Evaluating a function means calculating the value of the function at a specific point. When we're asked to find a linearization of \( f(x) = \sqrt[3]{x} \) at \( a = 8.5 \), we first need to evaluate the function at a manageable integer nearby, which is \( x = 8 \).Function evaluation is straightforward: you simply plug the given x-value into the function. For instance, \( f(8) = \sqrt[3]{8} = 2 \). Similarly, evaluating the derivative function at this point gives us \( f'(8) = \frac{1}{12} \). These evaluations are critical because they provide the necessary components for constructing the linear approximation: the value of the function and its slope at the point of interest.

The cubic root is a special type of root function where you're finding a number that, when multiplied by itself three times, equals the original number.
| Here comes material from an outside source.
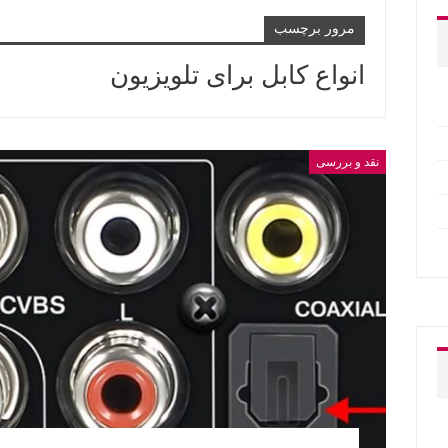
مرور برچسب
انواع کابل برای تلویزیون
نقد و بررسی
In mathematical terms, if \( y^3 = x \), then \( y = \sqrt[3]{x} \).In our exercise, the function \( f(x) = \sqrt[3]{x} \) involves cubic roots. A notable example from the problem is evaluating the cubic root at \( x = 8 \), which results in \( \sqrt[3]{8} = 2 \). Cubic roots can initially appear challenging, but they are just an extension of the more familiar square roots. Understanding cubic roots is essential for working with functions like \( \sqrt[3]{x} \), especially when you need to linearize or differentiate them. As such, knowing cube roots helps simplify many mathematical expressions and functions.